Les chiens adultes se comportent envers les humains quasiment comme ils le feraient envers d’autres chiens adultes avec quelques adaptations mineures. Les chiens s’accueillent mutuellement par des contacts de la bouche et ils accueillent les gens de la même façon, mais en se soulevant sur les pattes arrière ou en sautant vers la figure, adoptant dès lors une position bipède. Les chiens apprennent et comprennent quelques mots de vocabulaire humain et la signification des gestes. Ils s’adaptent à la vie urbaine et rurale, aux périodes de travail, aux vacances, aux changements d’heure, et se laissent véhiculer en voiture, bateau, avion, ou planche à voile.
Les chiens mâles flirtent avec madame et les chiennes avec monsieur.
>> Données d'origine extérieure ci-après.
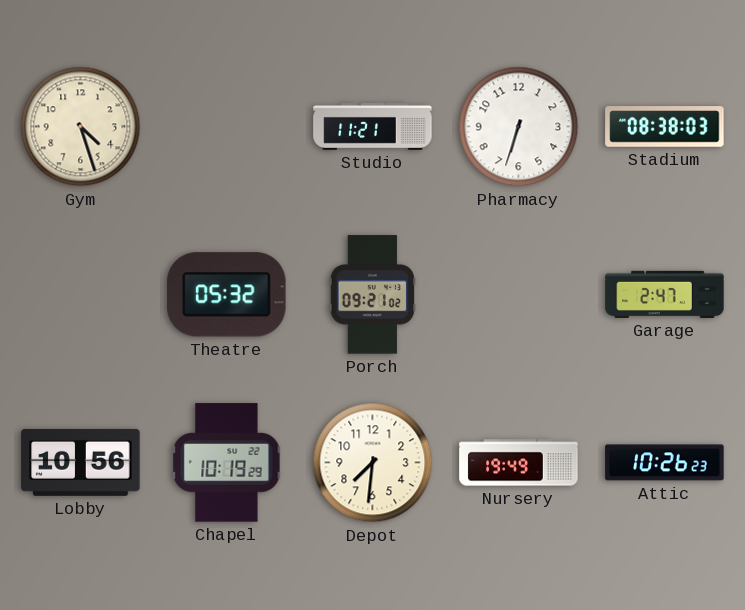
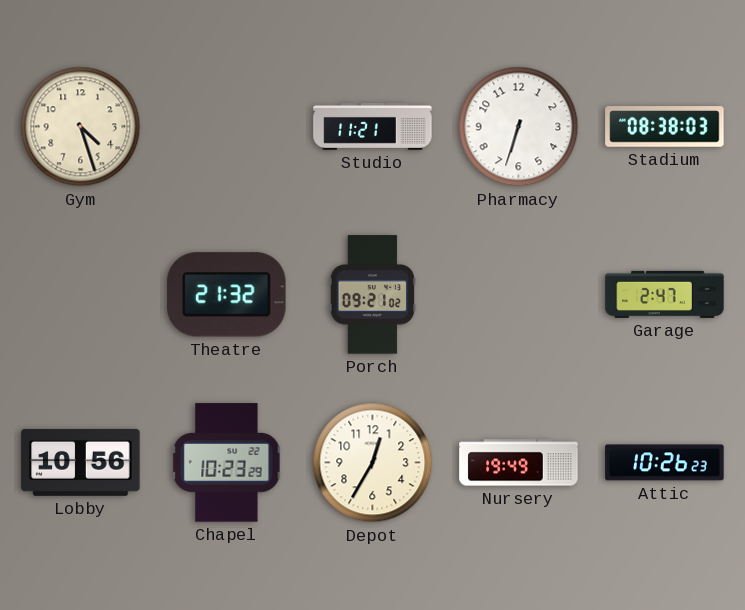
Theatre: 05:32 -> 21:32
Chapel: 10:19 -> 10:23
Depot: 7:31 -> 12:35
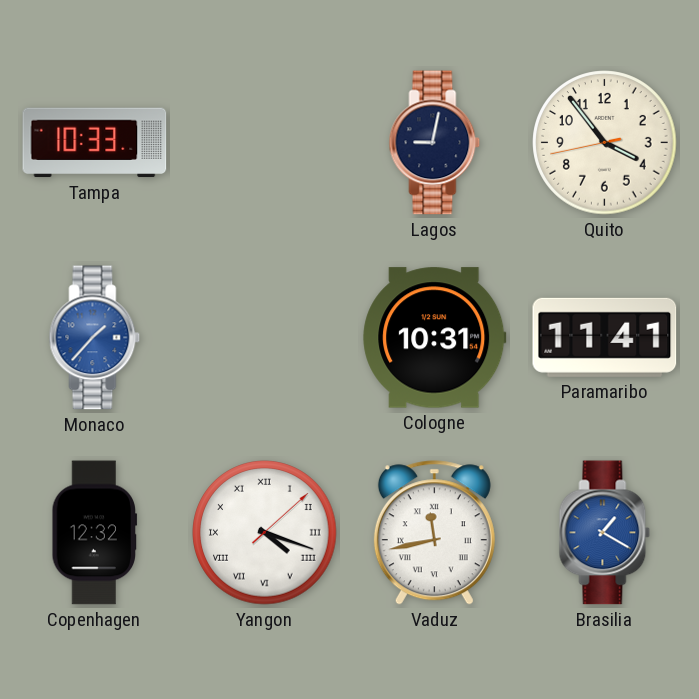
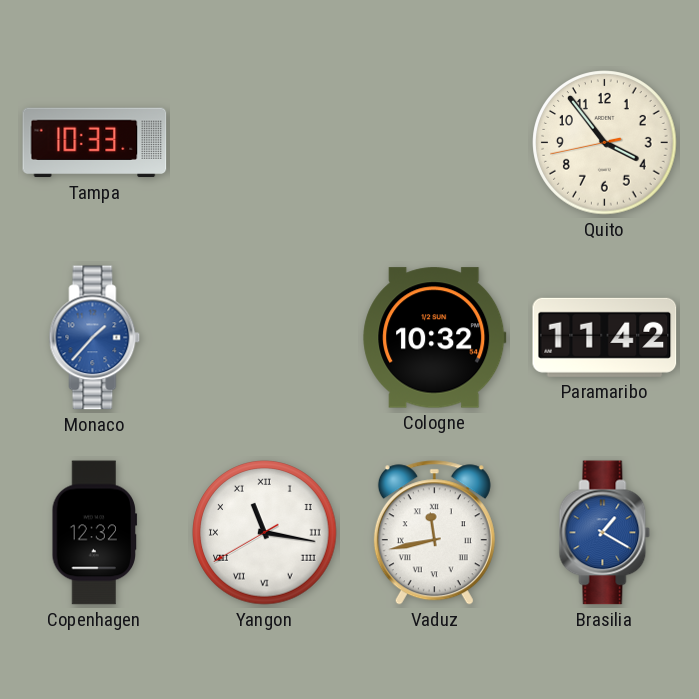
Lagos: 9:02 -> none
Cologne: 10:31 -> 10:32
Paramaribo: 11:41 -> 11:42
Yangon: 4:18 -> 11:16
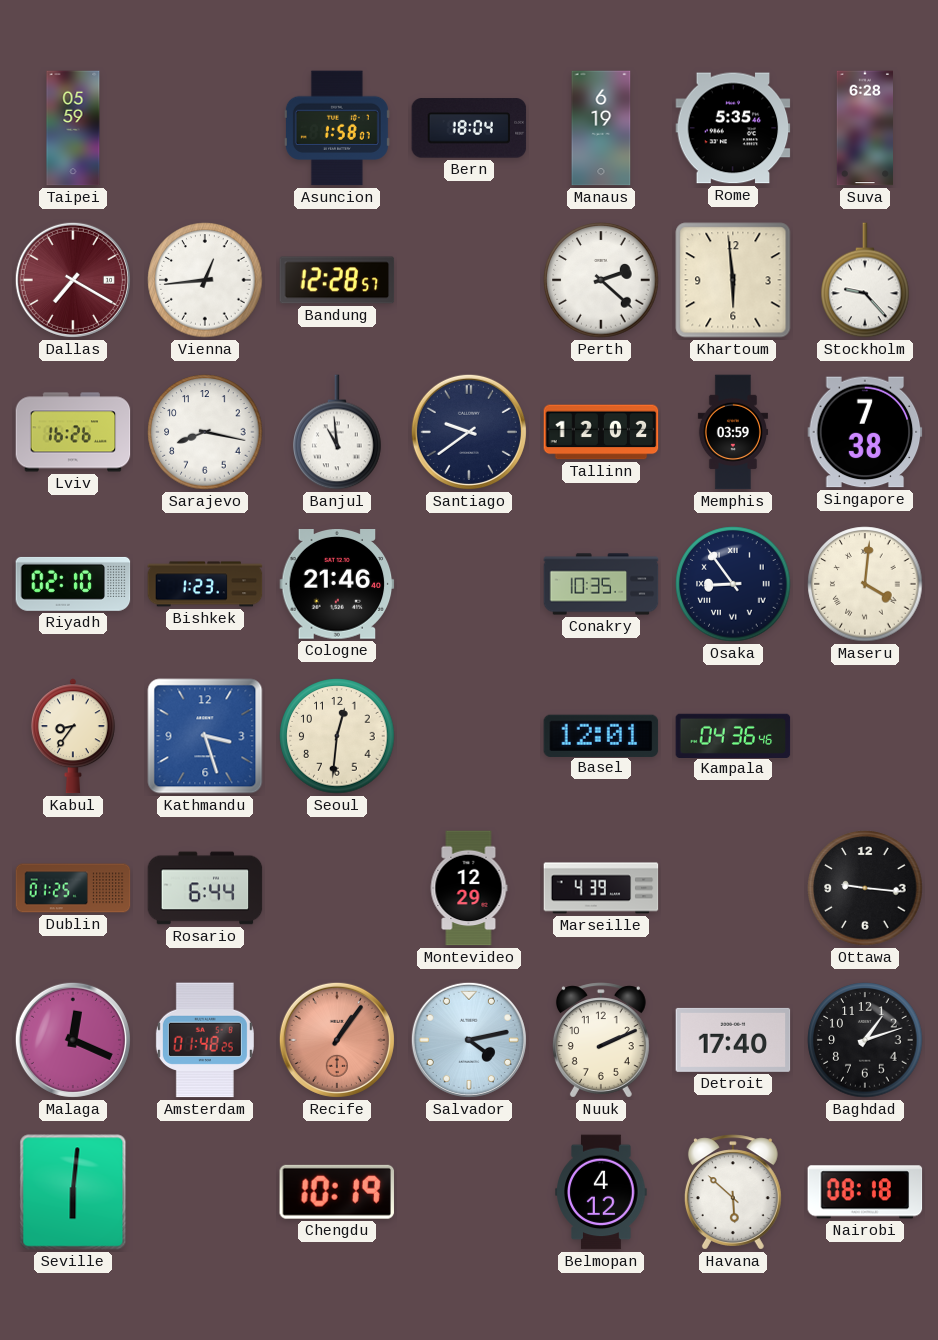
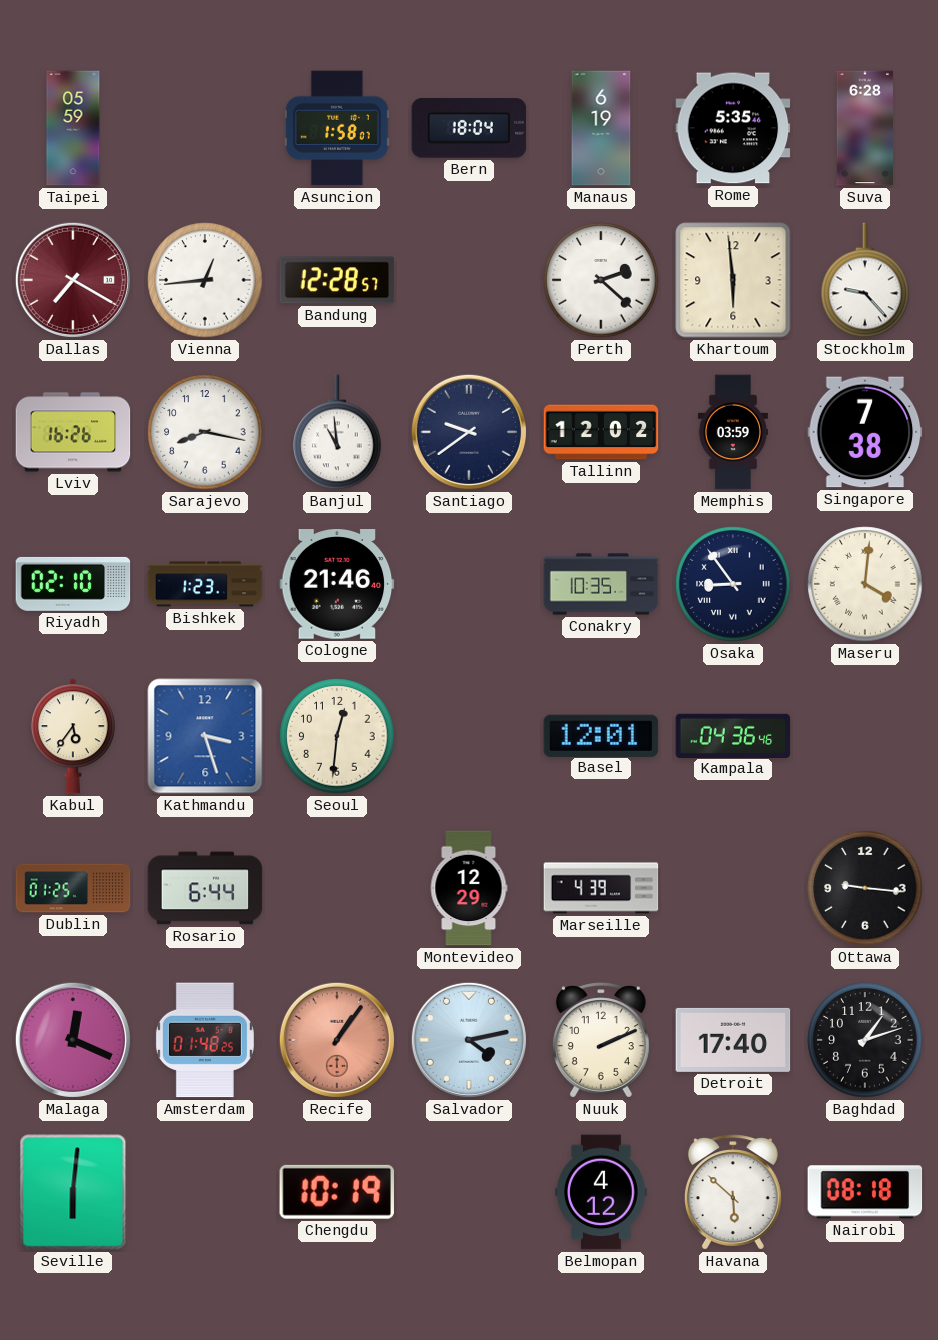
Kabul: 8:36 -> 5:36
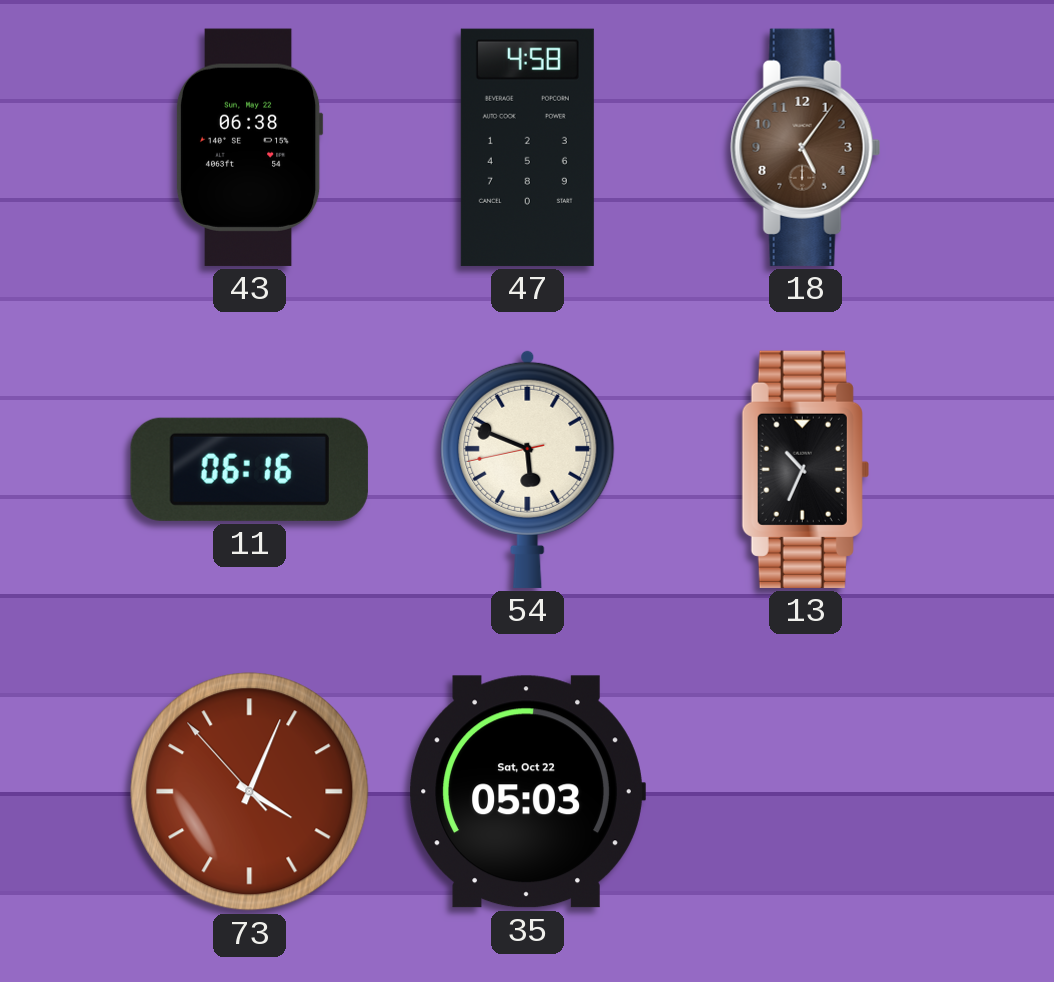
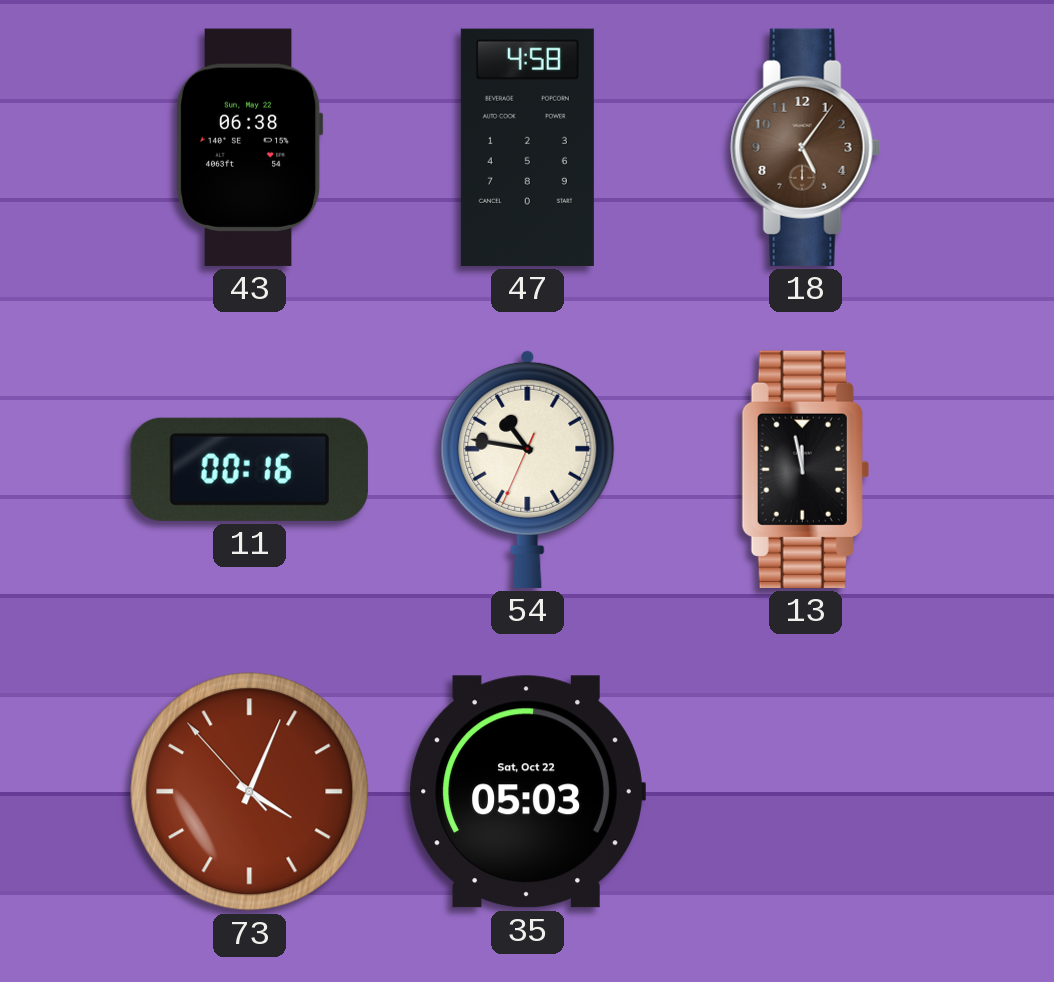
11: 06:16 -> 00:16
54: 5:48 -> 10:46
13: 10:34 -> 11:58
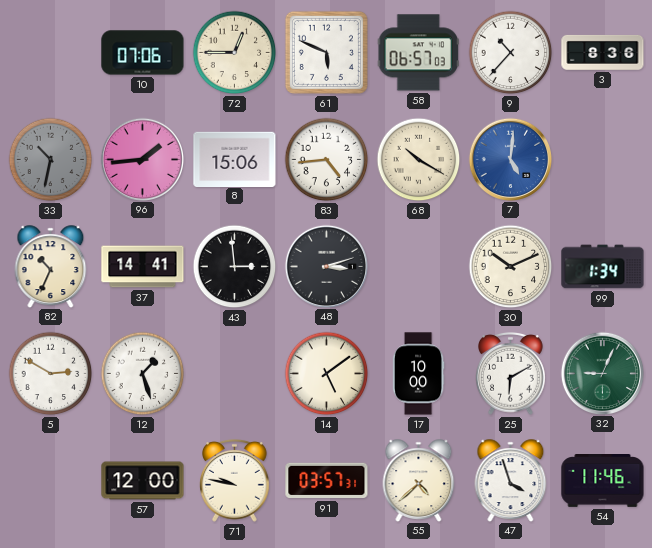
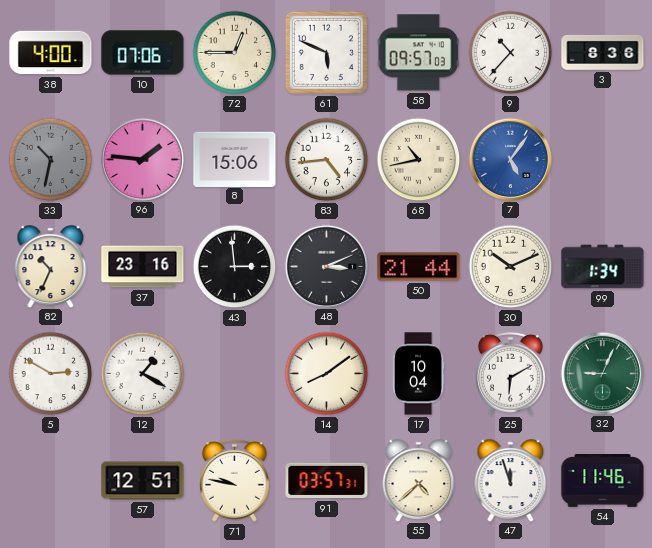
38: none -> 4:00
58: 06:57 -> 09:57
96: 1:44 -> 1:46
68: 10:20 -> 10:43
7: 5:01 -> 5:06
37: 14:41 -> 23:16
48: 3:12 -> 3:11
50: none -> 21:44
12: 1:27 -> 1:20
14: 5:09 -> 8:09
17: 10:00 -> 10:04
57: 12:00 -> 12:51
47: 3:57 -> 11:57
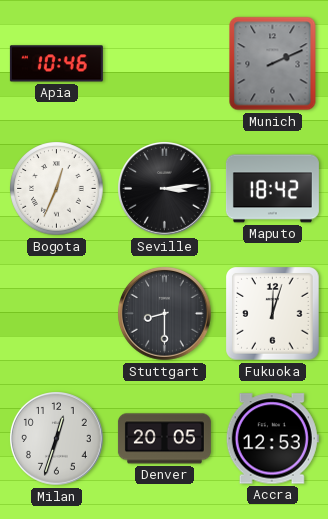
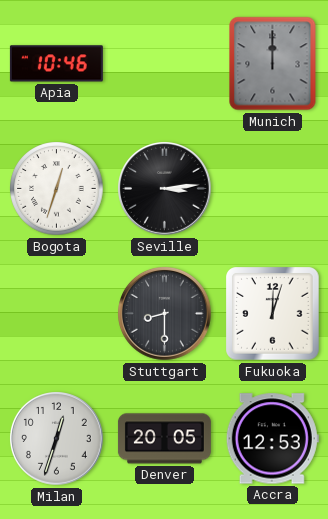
Munich: 2:11 -> 12:00
Bogota: 12:34 -> 12:33
Maputo: 18:42 -> none
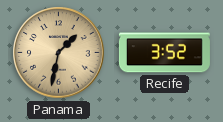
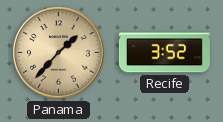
Panama: 1:32 -> 1:37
Les chats adultes se comportent envers les humains comme ils le feraient envers d’autres chats adultes, envers des chatons et envers le territoire. En fait le chat utilise tous les comportements à sa disposition pour interagir avec le monde environnant dans sa relation avec les gens. Il ronronne et pétrit comme un chaton; il rapporte des proies à ses propriétaires comme une maman à ses chatons; il grimpe sur les jambes comme il monterait aux arbres; il vocalise, griffe et mord comme en face d’autres chats. Par contre les chats flirtent très peu avec les gens.
Pourquoi ces différences entre chiens et chats face aux humains?
Le chien est un animal social et dispose de moyens de communication riches. Il n’a donc pas à inventer de nouveaux moyens relationnels, il utilise ceux dont il dispose. Le chat est un animal solitaire, qui n’apprécie les groupes de chats que lorsqu’il a été élevé en nursery, et qui dispose de moyens de communication pauvres; il utilise tous les moyens relationnels possibles afin de rentrer dans l’interaction avec les gens. Le chat a besoin d’inventer, de s’adapter, plus que le chien.
Mais cela ne répond pas encore à la première question: les animaux nous prennent-ils pour des humains ou pour des congénères nus?
La réponse à cette question se trouve dans le jeune âge. Vers l’âge de 3 à 7 semaines, le chien et le chat apprennent qui ils sont, à quelle espèce ils appartiennent et dès lors quelles sont les espèces étrangères qui peuvent devenir des espèces amies. Ces animaux ne nous voient pas comme des chiens ou des chats, mais comme une espèce amie, faisant partie des espèces humaines (car pour eux enfants et adultes font sans doute partie d’espèces différentes). Cependant ils ne nous croient pas supérieurs à eux sur tous les plans: bien sûr nous sommes efficaces dans le maniement d’outils, mais notre vue des mouvements, notre ouïe des ultrasons, notre odorat et nos capacités athlétiques sont totalement déficients. Et dans un monde de chiens ou de chats où « agir vaut mieux que réfléchir », nous ne faisons pas vraiment le poids.